WHAT YOU ARE ASKED TO DO ▸ Return the listing below exactly, with the pictures dropped.

--- START ---

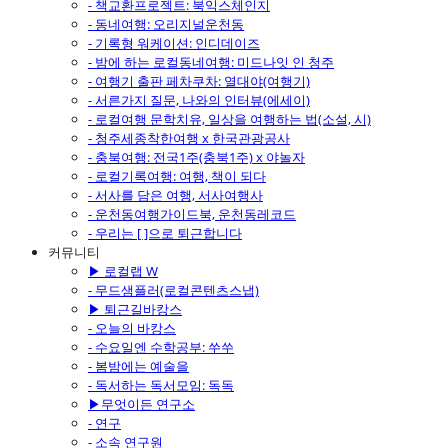
- 책교환프로젝트: 북익스체인지
- 동네여행: 오리지널운천동
- 기록형 워케이션: 인디데이즈
- 밤에 하는 로컬동네여행: 미드나잇 인 청주
- 여행기 출판 페차쿠차: 열대야(여행기)
- 서른가지 질문, 나와의 인터뷰(에세이)
- 로컬여행 문학치유, 일상을 여행하는 법(소설, 시)
- 청주세종착한여행 x 한국관광공사
- 충북여행: 전국1주(충북1주) x 야놀자
- 로컬기록여행: 여행, 책이 되다
- 서사를 담은 여행, 서사여행사
- 운천동여행가이드북, 운천동레코드
- 우리는 [ ]으로 퇴근합니다
커뮤니티
▶ 로컬랩 W
- 무드샘플러(로컬콘텐츠스냅)
▶ 퇴근길바캉스
- 오늘의 바캉스
- 수요일엔 수학공부: 쑤쑤
- 봄밤에는 예술을
- 독서하는 독서모임: 독독
▶무엇이든 연구소
- 연구
- 소속 연구원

--- END ---

EXPECTED ANSWER ▸
- 책교환프로젝트: 북익스체인지
- 동네여행: 오리지널운천동
- 기록형 워케이션: 인디데이즈
- 밤에 하는 로컬동네여행: 미드나잇 인 청주
- 여행기 출판 페차쿠차: 열대야(여행기)
- 서른가지 질문, 나와의 인터뷰(에세이)
- 로컬여행 문학치유, 일상을 여행하는 법(소설, 시)
- 청주세종착한여행 x 한국관광공사
- 충북여행: 전국1주(충북1주) x 야놀자
- 로컬기록여행: 여행, 책이 되다
- 서사를 담은 여행, 서사여행사
- 운천동여행가이드북, 운천동레코드
- 우리는 [ ]으로 퇴근합니다
커뮤니티
▶ 로컬랩 W
- 무드샘플러(로컬콘텐츠스냅)
▶ 퇴근길바캉스
- 오늘의 바캉스
- 수요일엔 수학공부: 쑤쑤
- 봄밤에는 예술을
- 독서하는 독서모임: 독독
▶무엇이든 연구소
- 연구
- 소속 연구원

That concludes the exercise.